Saturday, October 20, 2007

Educating Ourselves to Imbecility- Contraceptives in Middle School

The availability of the pill to 11 year old kids in Maine without parental knowledge is creating furore across the US. The Baltimore Sun in this article represents, I think, the point of view of those who support the program.

Here's a quote from the article"

Dr. Laurie S. Zabin, a professor at the Johns Hopkins Bloomberg School of Public Health, said she hates to hear complaints that contraception equals a free pass when it comes to becoming sexually active."I don't really think that the primary objection that the public has holds any water - that it encourages sex," she said. "It's sort of like [saying] the availability of seat belts causes more traffic accidents. The availability of contraception does not cause risky sex."

Nitpicking being my favourite pastime, let's deconstruct this for a moment: we wear seatbelts to prevent injury resulting from a collision, tipover or other such accidents. If the accident does not happen there is no injury. One doesn't need to wear a seatbelt after or during the accident in order to prevent injuries. Nor does one need to wear a seatbelt with the distinct objective of getting into an accident. A contraceptive user makes use of a contraceptive specifically in order to have "safe" sex. Contraceptive use is conditional- it is used on condition that the user takes part in sexual activity. The comparison between it and seatbelt-wearing is illogical and perhaps a little disingenuous in this context.

Let's stretch this argument a bit. The opposing camp could claim that the contraceptives are not being necessarily used, but simply distributed. It may or may not be used- and it is distributed with general parental knowledge of its availability if it is requested by a student. This is again a disingenuous argument. The knowledge that potential pregnancies could be avoided is a pretty powerful motivator to indulge in sexual activity. Besides, the message the school is sending out is that pregnancies that are underage and "unwanted"pregnancies are the greatest evil, not immorality or underage sex. So in conclusion- yes, it will encourage underage sexual activity, sexual experimentation, sexual promiscuity. Yes, it will (as it clearly has done) reduce teen pregnancies- no question about that. Yes, it is a postmodern line of thought that morality doesn't matter. That, more than anything else, leads to the destruction of a society.

Attempts to reduce the significance of this are ridiculous. We are indeed, as Neil Postman said, amusing ourselves to death; and as Muggeridge put it, educating ourselves to imbecility. Erotomania or megalomania- that's the choice for the world outside of Christ. I'm thinking of our 3-year old daughter: the more I hear about this the more I wonder where we could get her educated in a safe environment, away from these predators. People with no means to get kids educated outside of public schools are worse off for all this. I do hope we get Christians to take up better-priced, quality education on a larger scale.

Homeschooling is the other option, but I'm also a firm believer in the maxim that it takes a village to raise a kid. This is true in two ways- one, that the society's morals invariably get transferred to the individual, regardless of the particular morals that his/her immediate circle (such as parents) imparts to the person. Secondly, this influence of the society is not just inevitable, but desirable; and therefore, it must be encouraged. Therefore, homeschooling must be coupled with a lot of social activity in order to be truly well-rounded. Kids listen to authority in a peer environment more than in a one-to-one situation- if the peers are inclined to listen. Good company begets good behaviour. At the same time we have a responsibility to ensure that the society in which we and our kids grow is influenced positively.

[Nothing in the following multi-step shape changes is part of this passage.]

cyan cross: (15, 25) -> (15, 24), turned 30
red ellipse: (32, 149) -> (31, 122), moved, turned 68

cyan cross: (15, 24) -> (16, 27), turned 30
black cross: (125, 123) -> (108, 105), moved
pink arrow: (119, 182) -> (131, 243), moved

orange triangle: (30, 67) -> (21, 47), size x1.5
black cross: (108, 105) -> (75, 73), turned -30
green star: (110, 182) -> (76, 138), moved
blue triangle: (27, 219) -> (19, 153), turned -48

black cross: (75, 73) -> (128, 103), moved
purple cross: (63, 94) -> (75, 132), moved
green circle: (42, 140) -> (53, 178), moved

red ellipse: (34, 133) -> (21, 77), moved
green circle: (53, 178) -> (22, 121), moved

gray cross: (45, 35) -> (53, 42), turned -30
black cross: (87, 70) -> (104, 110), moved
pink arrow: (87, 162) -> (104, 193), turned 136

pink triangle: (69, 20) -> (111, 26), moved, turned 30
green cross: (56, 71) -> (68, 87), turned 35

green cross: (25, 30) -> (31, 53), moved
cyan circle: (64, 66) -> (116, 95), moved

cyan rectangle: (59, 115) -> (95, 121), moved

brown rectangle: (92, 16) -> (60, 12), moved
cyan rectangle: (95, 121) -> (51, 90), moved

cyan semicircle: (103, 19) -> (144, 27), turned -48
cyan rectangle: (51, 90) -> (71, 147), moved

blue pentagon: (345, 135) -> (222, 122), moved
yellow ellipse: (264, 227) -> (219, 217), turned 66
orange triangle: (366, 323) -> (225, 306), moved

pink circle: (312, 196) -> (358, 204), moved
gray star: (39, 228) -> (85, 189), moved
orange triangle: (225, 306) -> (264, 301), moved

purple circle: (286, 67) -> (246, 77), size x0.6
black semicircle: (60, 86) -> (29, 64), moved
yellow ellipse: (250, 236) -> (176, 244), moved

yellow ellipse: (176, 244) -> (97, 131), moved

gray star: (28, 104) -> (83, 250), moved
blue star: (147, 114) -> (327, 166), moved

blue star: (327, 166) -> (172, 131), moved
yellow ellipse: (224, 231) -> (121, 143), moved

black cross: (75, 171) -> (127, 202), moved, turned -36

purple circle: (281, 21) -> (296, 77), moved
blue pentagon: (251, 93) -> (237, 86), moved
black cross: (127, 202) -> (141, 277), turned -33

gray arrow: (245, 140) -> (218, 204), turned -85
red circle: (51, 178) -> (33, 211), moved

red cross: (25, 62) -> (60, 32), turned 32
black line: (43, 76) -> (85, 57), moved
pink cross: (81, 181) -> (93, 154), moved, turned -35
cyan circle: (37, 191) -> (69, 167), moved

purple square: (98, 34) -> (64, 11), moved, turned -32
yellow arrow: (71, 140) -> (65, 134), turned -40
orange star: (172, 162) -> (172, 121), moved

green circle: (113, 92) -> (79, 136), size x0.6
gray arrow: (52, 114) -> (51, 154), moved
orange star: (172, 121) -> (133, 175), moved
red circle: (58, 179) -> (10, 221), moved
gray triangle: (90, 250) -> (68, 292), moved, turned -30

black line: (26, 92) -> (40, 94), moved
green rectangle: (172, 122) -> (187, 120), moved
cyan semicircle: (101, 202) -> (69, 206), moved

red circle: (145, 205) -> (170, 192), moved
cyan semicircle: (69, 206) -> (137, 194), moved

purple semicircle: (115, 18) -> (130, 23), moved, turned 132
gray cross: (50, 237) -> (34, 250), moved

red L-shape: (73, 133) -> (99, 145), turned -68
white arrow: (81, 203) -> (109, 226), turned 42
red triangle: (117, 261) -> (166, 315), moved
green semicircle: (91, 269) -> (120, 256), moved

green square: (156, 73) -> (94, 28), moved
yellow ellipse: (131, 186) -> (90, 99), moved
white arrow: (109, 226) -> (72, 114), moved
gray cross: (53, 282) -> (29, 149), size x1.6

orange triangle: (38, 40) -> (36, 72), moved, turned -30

India is no more the land I saw when we were growing up, but back then, teen pregnancies were almost unheard of. Sexual morality was stronger, abstinence or temperance never seemed to anyone to be foolish options to prevent sexual diseases. Why was this society so conservative, and more importantly, why is this community not so conservative today? Back then the kids were just as precocious as they are today. But the society at the time clearly considered sexual promiscuity as shameful and sinful. The society influences us and a precocious kid may rebel at school in many ways, but still maintain a relatively high standard of sexual behaviour. Like it or not, the village does raise us and we had better understand it. Parents' influence over kids is not the only factor in the equation.

If that is the case, then why should we as Christians not try to pro-actively influence and change the society according to what we believe to be true? When a Christian public servant does this, is he/she in danger of going against the grain of Church-State separation? Well, all actions are motivated by a worldview- and each worldview has institutions that support and spearhead it. Our convictions must motivate our actions- a politician who claims otherwise is clearly in denial.

The incredibly unthinking response of some people to the developments in Maine- that it's allright to reduce teen pregnancies by distributing contraceptives because kids who would choose abstinence would not be affected anyway- is flawed in its understanding of human nature and the significance of the village in raising a kid.

I hope this doesn't turn into a polarizing votebank in the elections although it would be interesting to see how the candidates respond to it. My concern is that they will end up politicizing morality- and the issue is sacrificed at the altar of political mileage.